:: DATA TO PROCESS ::

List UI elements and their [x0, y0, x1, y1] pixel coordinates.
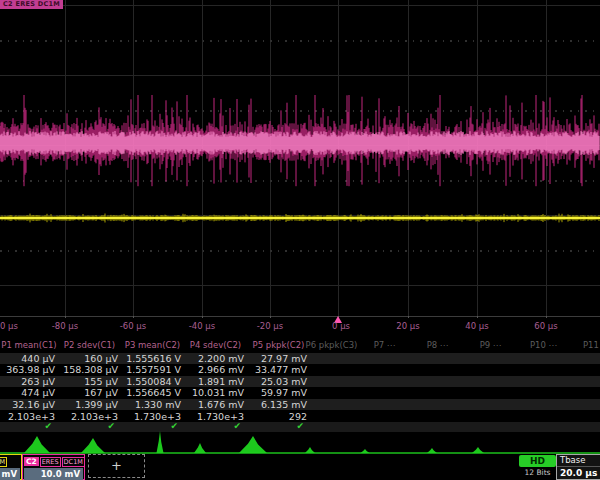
measurement-value: 158.308 µV [58, 364, 121, 376]
measurement-value: 1.676 mV [184, 399, 247, 411]
c2-coupling-tag: DC1M [62, 457, 85, 467]
timebase-value: 20.0 µs [557, 467, 600, 479]
measurement-value: 59.97 mV [247, 387, 310, 399]
measurement-value: 1.557591 V [121, 364, 184, 376]
add-trace-button[interactable]: + [88, 454, 145, 478]
param-column-header[interactable]: P2 sdev(C1) [58, 339, 121, 351]
graticule-and-traces [0, 0, 600, 318]
c1-volts-per-div: 10.0 mV [0, 468, 20, 480]
param-column-header[interactable]: P5 pkpk(C2) [247, 339, 310, 351]
measurement-value: 363.98 µV [0, 364, 58, 376]
param-column-header[interactable]: P3 mean(C2) [121, 339, 184, 351]
trace-annotation-badge: C2 ERES DC1M [0, 0, 63, 9]
hd-bits-label: 12 Bits [519, 468, 556, 477]
measurement-value: 27.97 mV [247, 353, 310, 365]
param-column-header[interactable]: P9 ⋯ [464, 339, 517, 351]
measurement-value: 155 µV [58, 376, 121, 388]
time-axis-label: 0 µs [332, 321, 350, 331]
param-column-header[interactable]: P8 ⋯ [411, 339, 464, 351]
histogram-peak [157, 431, 164, 453]
time-axis-label: -100 µs [0, 321, 18, 331]
measurement-value: 263 µV [0, 376, 58, 388]
time-axis-label: -40 µs [189, 321, 215, 331]
time-axis-label: 60 µs [534, 321, 557, 331]
measurement-value: 1.330 mV [121, 399, 184, 411]
measurement-value: 2.966 mV [184, 364, 247, 376]
c2-volts-per-div: 10.0 mV [24, 468, 83, 480]
param-column-header[interactable]: P11 ⋯ [570, 339, 600, 351]
plus-icon: + [111, 458, 122, 473]
measurement-value: 440 µV [0, 353, 58, 365]
histogram-peak [81, 438, 105, 453]
time-axis: -100 µs-80 µs-60 µs-40 µs-20 µs0 µs20 µs… [0, 316, 600, 338]
param-column-header[interactable]: P4 sdev(C2) [184, 339, 247, 351]
measurement-value: 1.556645 V [121, 387, 184, 399]
measurement-table: P1 mean(C1)440 µV363.98 µV263 µV474 µV32… [0, 338, 600, 432]
hd-mode-badge[interactable]: HD [519, 455, 556, 467]
time-axis-label: -60 µs [120, 321, 146, 331]
measurement-value: 1.891 mV [184, 376, 247, 388]
param-column-header[interactable]: P10 ⋯ [517, 339, 570, 351]
c2-noise-trace-core [0, 131, 599, 155]
time-axis-label: 20 µs [396, 321, 419, 331]
measurement-value: 474 µV [0, 387, 58, 399]
timebase-descriptor[interactable]: Tbase 20.0 µs [556, 454, 600, 480]
measurement-value: 160 µV [58, 353, 121, 365]
param-column-header[interactable]: P1 mean(C1) [0, 339, 58, 351]
histogram-peak [239, 436, 267, 453]
c2-label: C2 [24, 457, 39, 466]
measurement-value: 32.16 µV [0, 399, 58, 411]
channel-c2-descriptor[interactable]: C2 ERES DC1M 10.0 mV [22, 454, 85, 480]
param-column-header[interactable]: P7 ⋯ [358, 339, 411, 351]
c2-eres-tag: ERES [40, 457, 61, 467]
measurement-value: 1.399 µV [58, 399, 121, 411]
measurement-value: 6.135 mV [247, 399, 310, 411]
timebase-title: Tbase [557, 455, 600, 467]
waveform-display[interactable]: C2 ERES DC1M [0, 0, 600, 318]
measurement-value: 1.550084 V [121, 376, 184, 388]
time-axis-label: -20 µs [257, 321, 283, 331]
measurement-value: 25.03 mV [247, 376, 310, 388]
time-axis-label: -80 µs [52, 321, 78, 331]
measurement-value: 33.477 mV [247, 364, 310, 376]
channel-c1-descriptor[interactable]: C1 DC1M 10.0 mV [0, 454, 22, 480]
descriptor-bar: C1 DC1M 10.0 mV C2 ERES DC1M 10.0 mV + H… [0, 452, 600, 480]
param-column-header[interactable]: P6 pkpk(C3) [305, 339, 358, 351]
c1-coupling-tag: DC1M [0, 457, 7, 467]
oscilloscope-screen: C2 ERES DC1M -100 µs-80 µs-60 µs-40 µs-2… [0, 0, 600, 480]
measurement-value: 10.031 mV [184, 387, 247, 399]
measurement-value: 1.555616 V [121, 353, 184, 365]
measurement-value: 167 µV [58, 387, 121, 399]
measurement-value: 2.200 mV [184, 353, 247, 365]
histogram-peak [24, 436, 50, 453]
time-axis-label: 40 µs [465, 321, 488, 331]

:::

INSTRUCTIONS TO FOLLOW:
Working through the records above, copy each line in which "axis" is found.

ANSWER FOR THIS EXERCISE:
time-axis-label: 0 µs [332, 321, 350, 331]
time-axis-label: -100 µs [0, 321, 18, 331]
time-axis-label: -40 µs [189, 321, 215, 331]
time-axis-label: 60 µs [534, 321, 557, 331]
time-axis: -100 µs-80 µs-60 µs-40 µs-20 µs0 µs20 µs… [0, 316, 600, 338]
time-axis-label: -60 µs [120, 321, 146, 331]
time-axis-label: 20 µs [396, 321, 419, 331]
time-axis-label: -20 µs [257, 321, 283, 331]
time-axis-label: -80 µs [52, 321, 78, 331]
time-axis-label: 40 µs [465, 321, 488, 331]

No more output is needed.